Las zonas más afectadas por la ola de calor
Las máximas rozarán los 45°C en Murcia capital y los 41°C en buena parte del sur y el este peninsular, según las previsiones de la AEMET. Castilla y León, Madrid, Navarra, La Rioja y Ceuta están en aviso amarillo. La ola se prolongará al menos hasta el fin de semana, cuando las temperaturas podrían dar un respiro en el oeste.

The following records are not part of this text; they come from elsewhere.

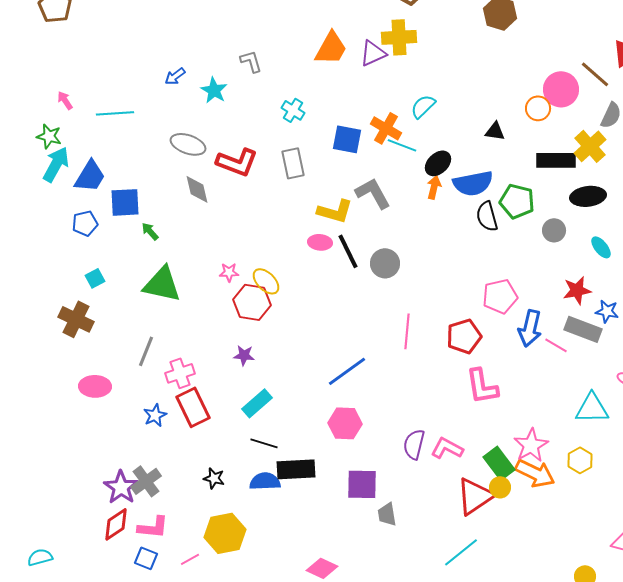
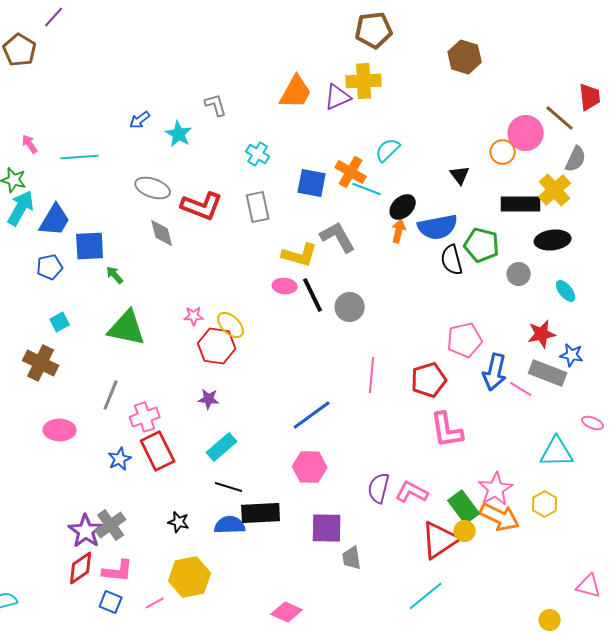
black triangle: (495, 131) -> (460, 175), turned 45

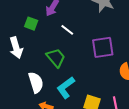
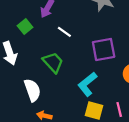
green square: (31, 24) -> (25, 27), turned 32
cyan L-shape: (66, 88) -> (87, 84), moved

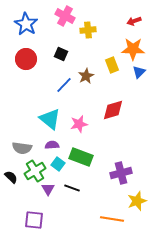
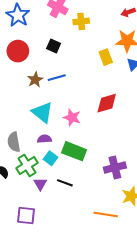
brown star: (86, 76) -> (35, 80), moved
blue line: (64, 85) -> (57, 78), turned 30
pink star: (79, 124) -> (72, 117), turned 30
gray semicircle: (22, 148) -> (14, 142), turned 72

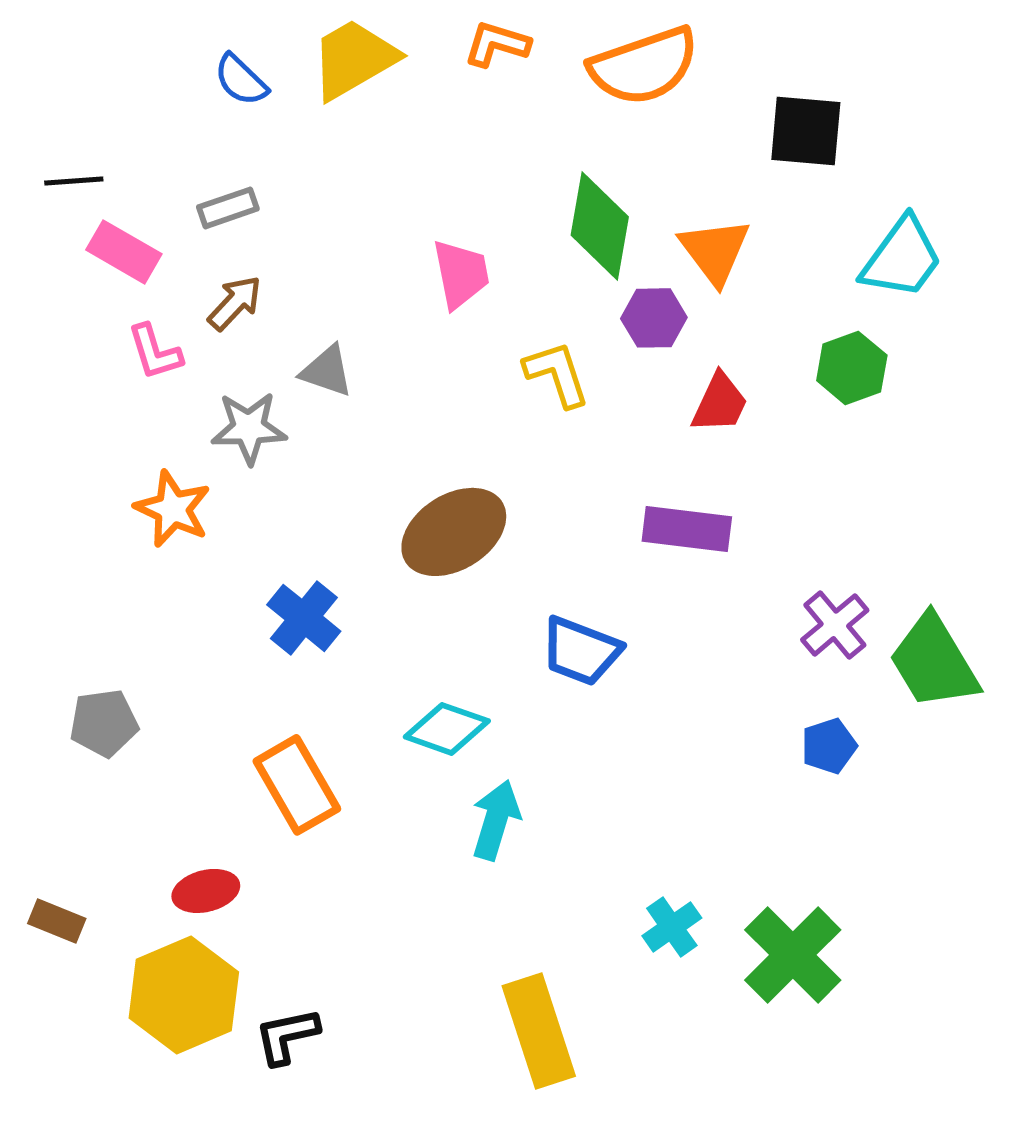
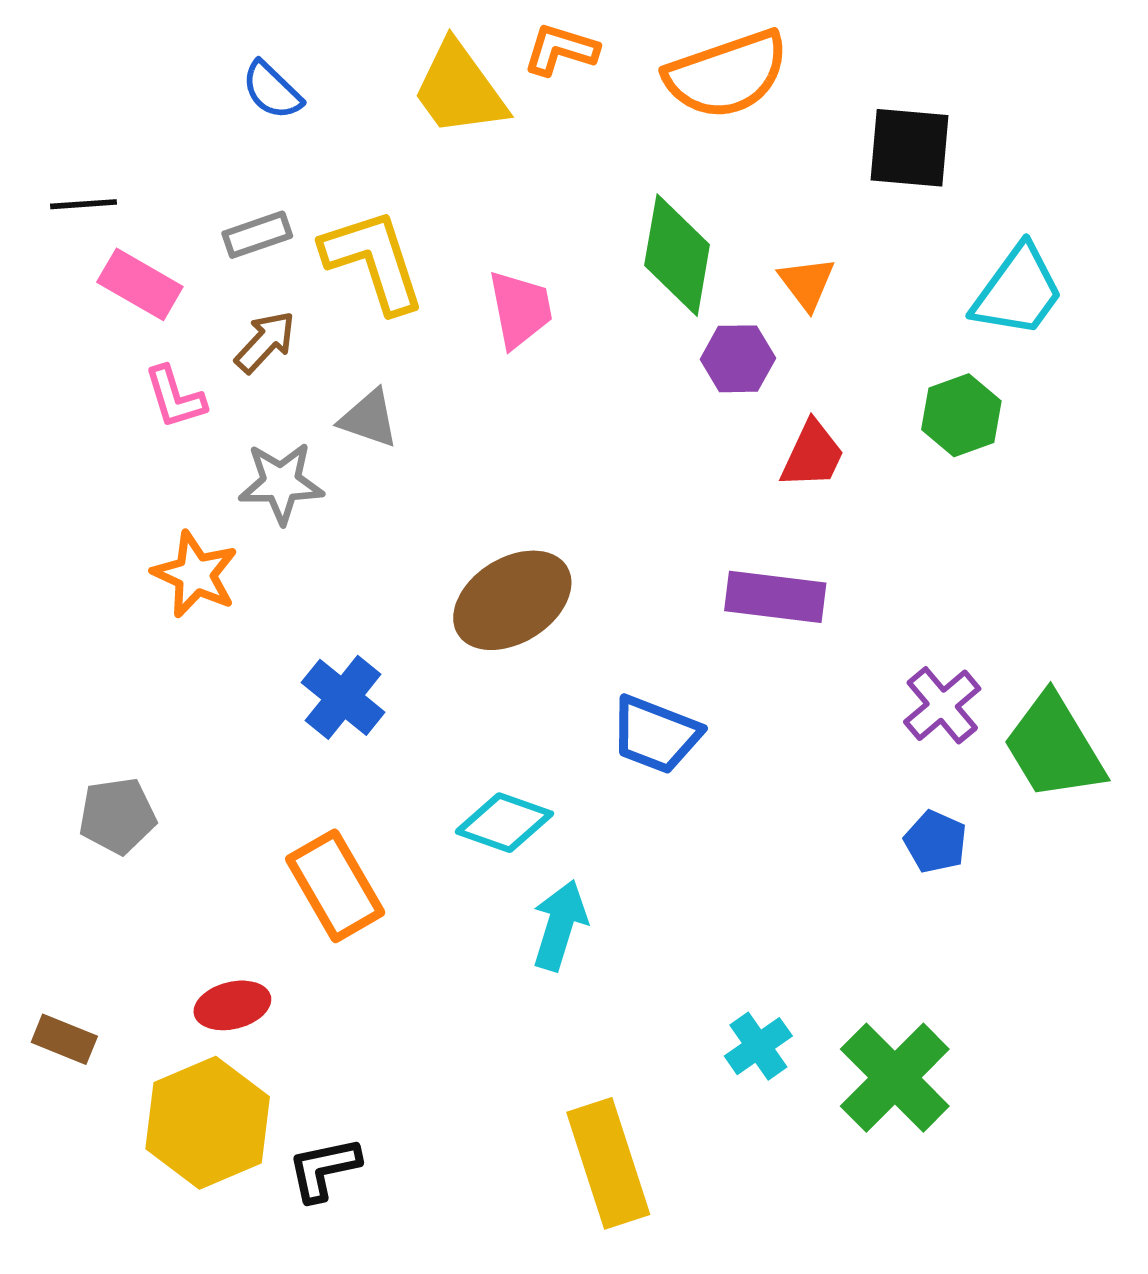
yellow trapezoid: (354, 59) -> (459, 89), moved, turned -96
orange triangle: (715, 251) -> (807, 283), size x0.7
yellow L-shape: (557, 374) -> (374, 261), moved, size x1.4
blue pentagon: (829, 746) -> (935, 842), turned -30

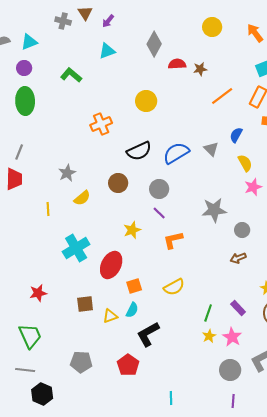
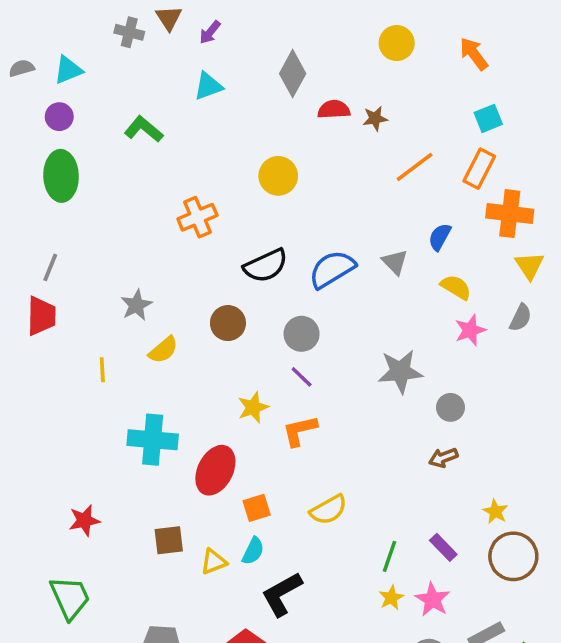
yellow semicircle: (245, 163) -> (456, 287), turned -30
orange L-shape: (173, 240) -> (300, 431), moved
cyan cross: (76, 248) -> (153, 440), turned 36

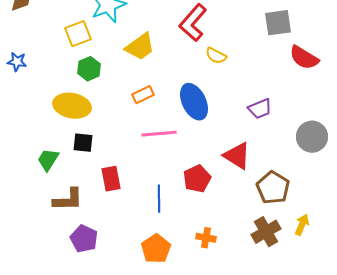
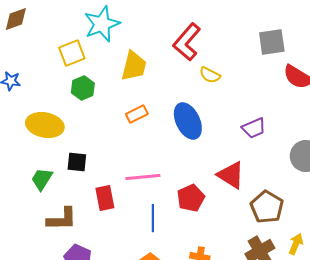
yellow trapezoid: (140, 47) -> (134, 66), turned -40
yellow ellipse: (72, 106) -> (45, 125), moved
pink line: (159, 134) -> (143, 177), moved

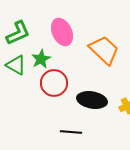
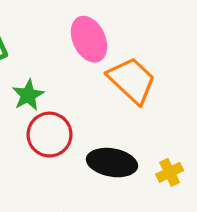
pink ellipse: (62, 32) -> (89, 39), moved

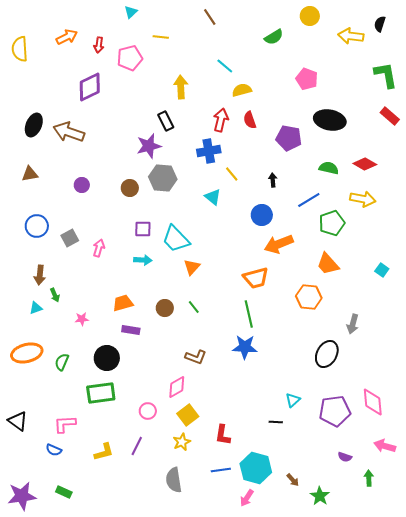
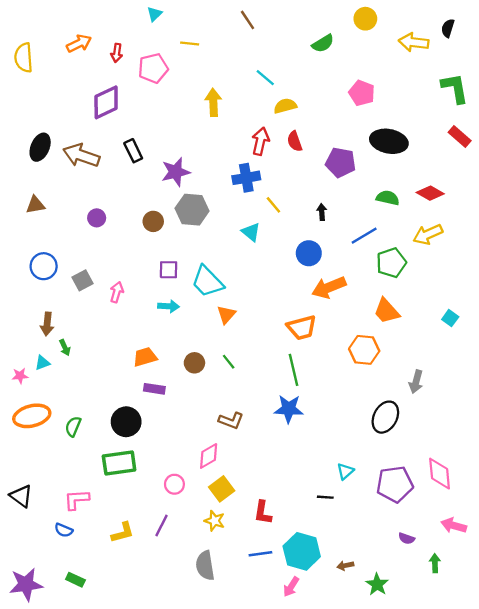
black rectangle: (166, 121) -> (133, 151), moved
yellow arrow: (363, 199) -> (428, 234), turned 145
pink star: (82, 319) -> (20, 376), moved
yellow star: (182, 442) -> (214, 521), turned -30
brown arrow: (293, 480) -> (345, 566), turned 120

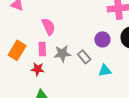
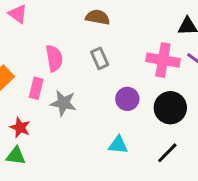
gray rectangle: (84, 57) -> (100, 58), moved
red star: (38, 69) -> (20, 127), moved

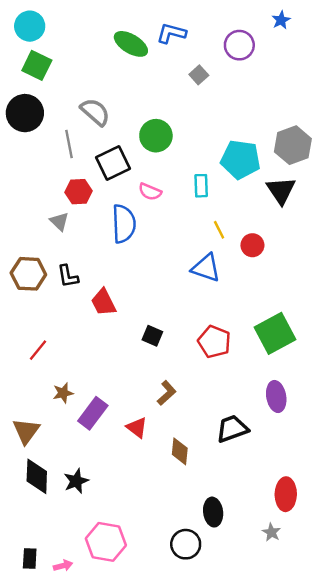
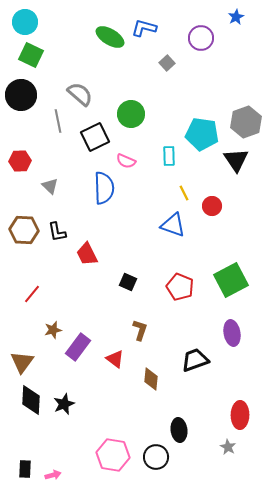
red hexagon: (79, 192) -> (20, 161), moved
brown L-shape: (167, 393) -> (140, 330), turned -30
pink hexagon: (106, 542) -> (113, 455), moved

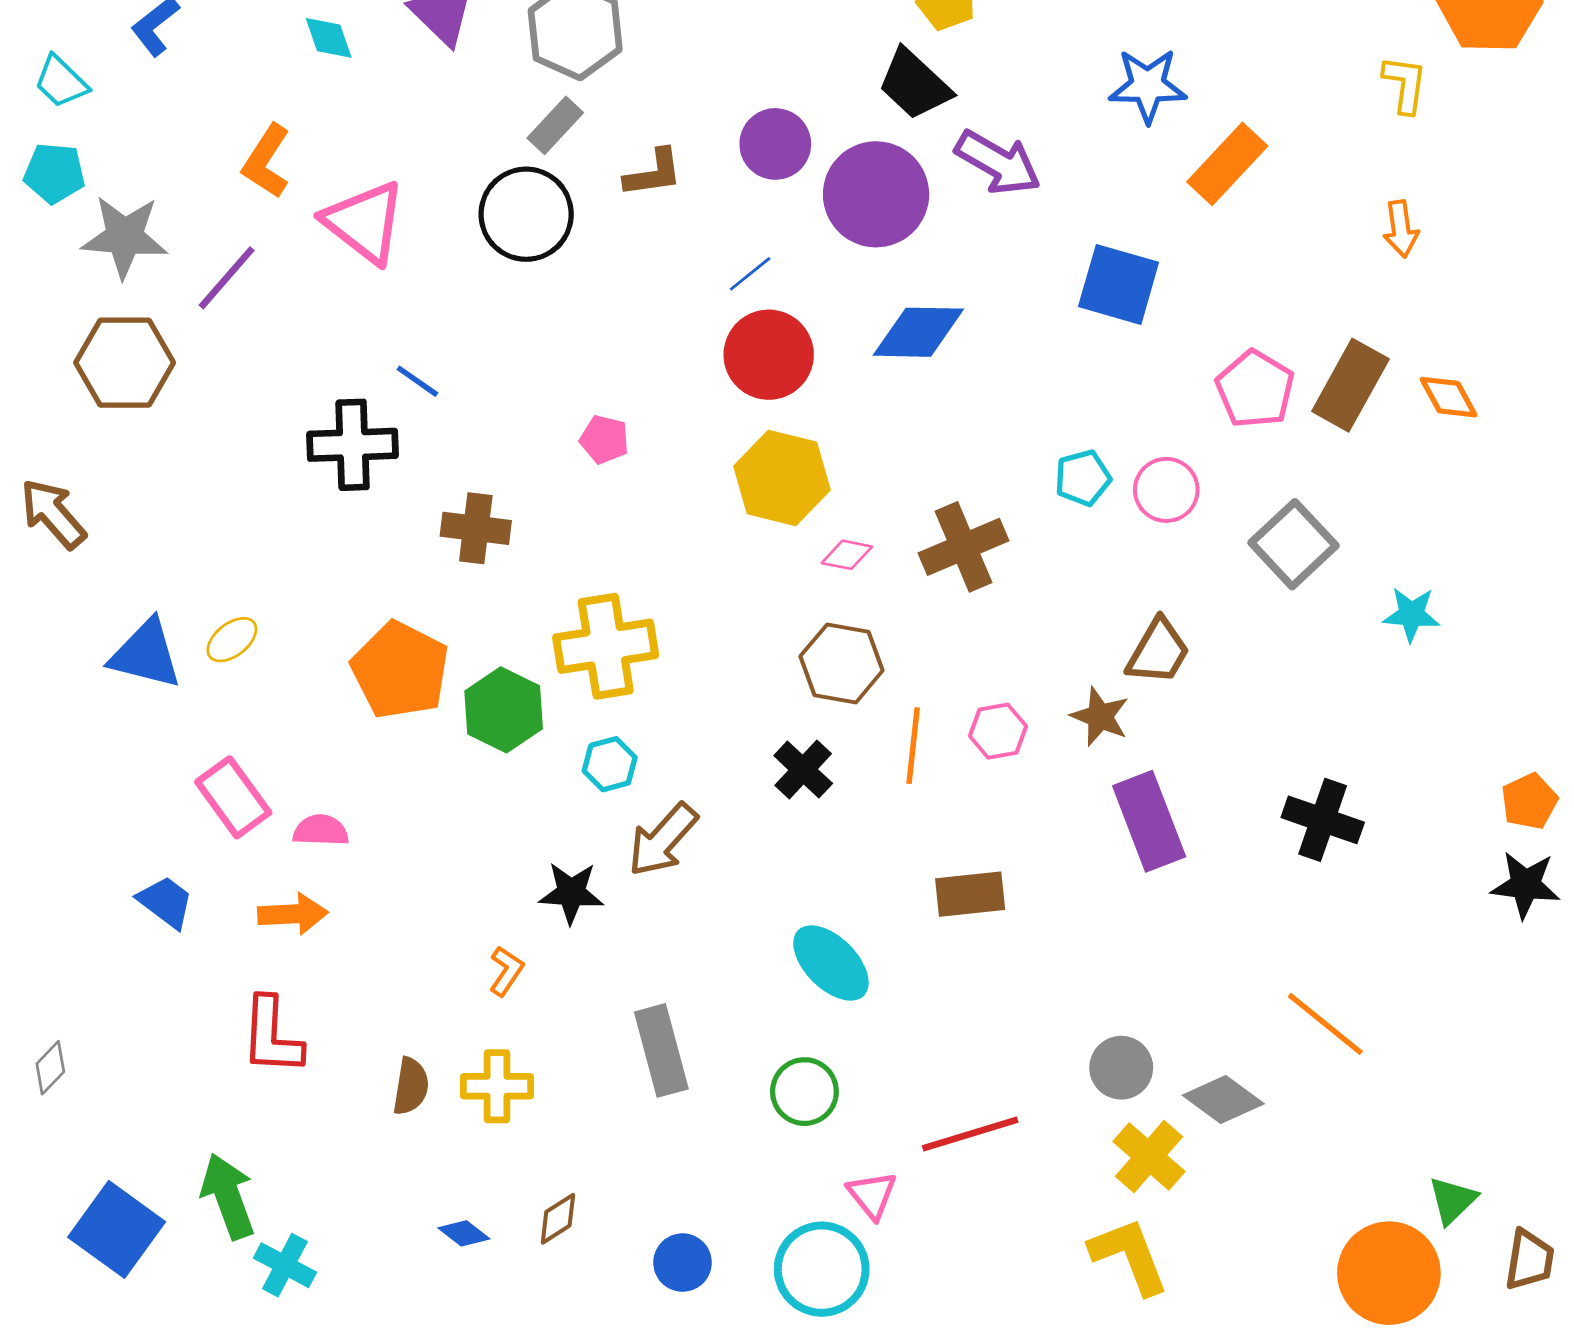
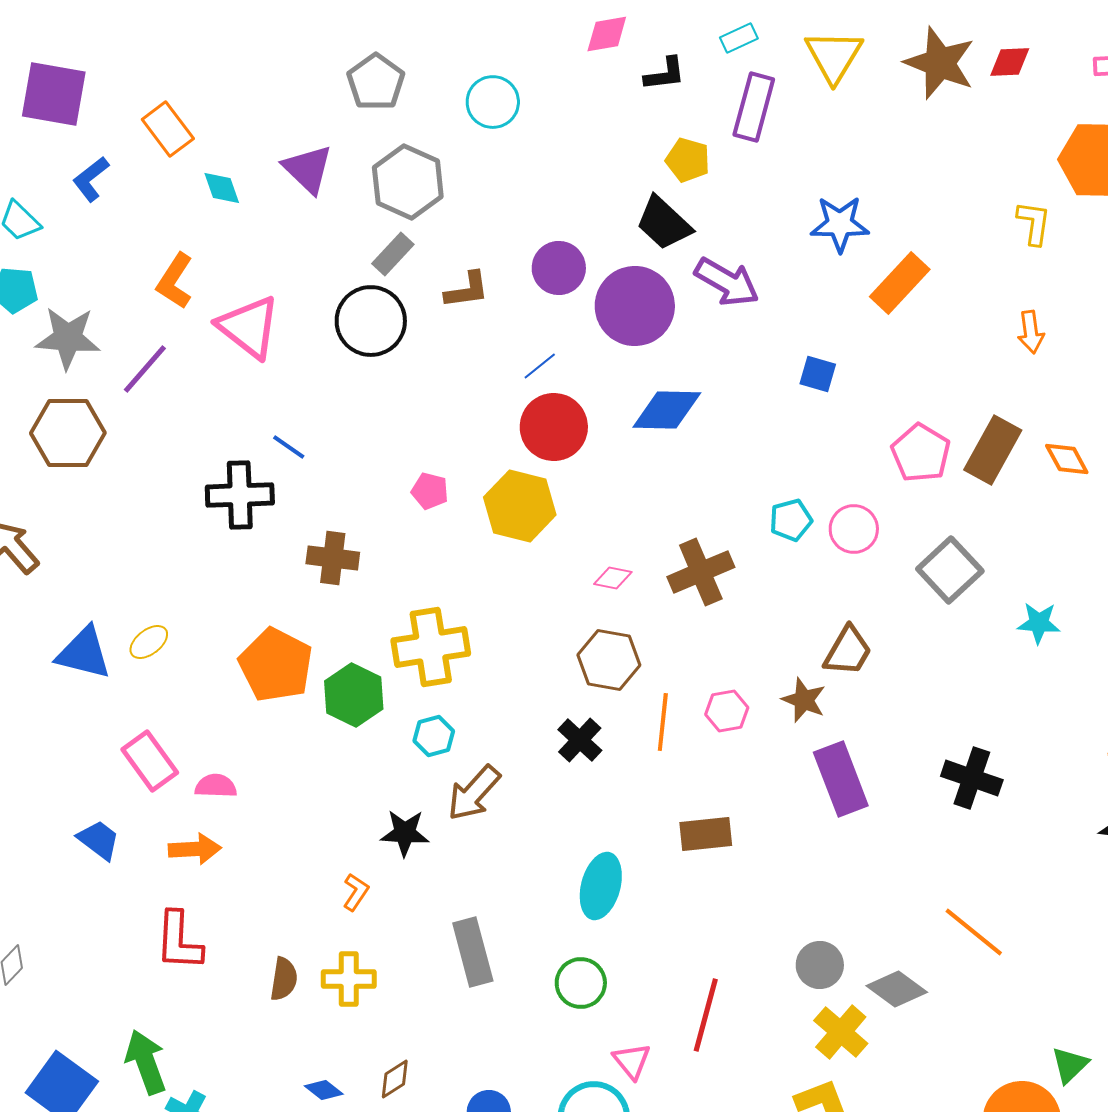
blue square: (1119, 284) -> (818, 374), size x0.6
yellow hexagon: (782, 478) -> (520, 506), moved
cyan ellipse: (831, 963) -> (601, 886), turned 60
red line: (970, 1134) -> (706, 1015), turned -58

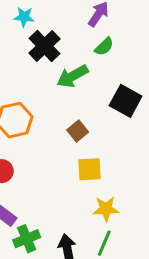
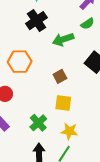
black cross: (45, 46) -> (36, 21), moved
green cross: (27, 239) -> (38, 123), moved, turned -30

No es un calor cualquiera. Hasta 33 provincias están viviendo el año más cálido desde que hay registros, y en lo que llevamos de 2026 ya se han batido 109 récords de temperatura, 31 de ellos en capitales. La tercera ola antes del final de julio solo había ocurrido en 2017, 2022 y ahora 2026.
El calor dispara la factura de la luz
El principal impacto no está solo en el termómetro: el calor extremo dispara la factura de la luz si no ajustas el aire acondicionado. Con picos de demanda tan altos, el precio de la electricidad tiende a subir. Para evitarlo, programa el termostato entre 24 y 26 grados, aprovecha las horas valle y revisa que el electrodoméstico tenga el filtro limpio. También conviene sellar ventanas y usar ventiladores en lugar de bajar demasiado la temperatura.
En el plano de la salud, la mejor defensa es hidratarse constantemente sin esperar a tener sed, evitar el sol directo entre las 12 y las 18 horas y prestar especial atención a mayores, niños y personas con patologías crónicas. Si trabajas al aire libre, exige pausas y sombra. El Ministerio de Sanidad ya ha notificado un exceso de 2.495 muertes atribuibles a la temperatura desde mayo; no son fallecimientos directos por golpe de calor, sino patologías que se agravan con las temperaturas extremas.

Y ojo con el riesgo de incendios: casi todo el país está en nivel muy alto o extremo, según la AEMET. La temporada de fuegos ya supera la media, con más de 105.000 hectáreas quemadas en lo que va de año, según el sistema europeo EFFIS.
Estamos ante una ola de calor que, según los científicos, habría sido 'prácticamente imposible' sin el cambio climático.
La tercera antes de agosto
Los datos de Copernicus, el programa de vigilancia climática de la UE, muestran que Europa se recalienta el doble de rápido que la media mundial y que las olas de calor son cada vez más frecuentes e intensas. La atribución rápida de World Weather Attribution confirma que este tipo de eventos son consistentes con un planeta más caliente: el 45% de las ciudades europeas de más de 50.000 habitantes ha batido récords de estrés térmico (la combinación de temperatura y humedad que condiciona la capacidad del cuerpo para refrescarse) en los últimos días. Más de 90 millones de europeos han soportado temperaturas por encima de los 35°C.
El calor no solo adelanta el verano, sino que se queda. Las olas de calor son ahora más largas y tempranas, como evidencia la serie de la AEMET desde 1975. Los investigadores del IPCC insisten en que esta tendencia seguirá mientras las emisiones de gases de efecto invernadero no se reduzcan de forma drástica. A efectos prácticos, eso significa que cada vez tendremos más meses con facturas de luz elevadas y más periodos de avisos naranjas. La adaptación individual —desde preparar la vivienda hasta cambiar rutinas— será tan importante como la mitigación global.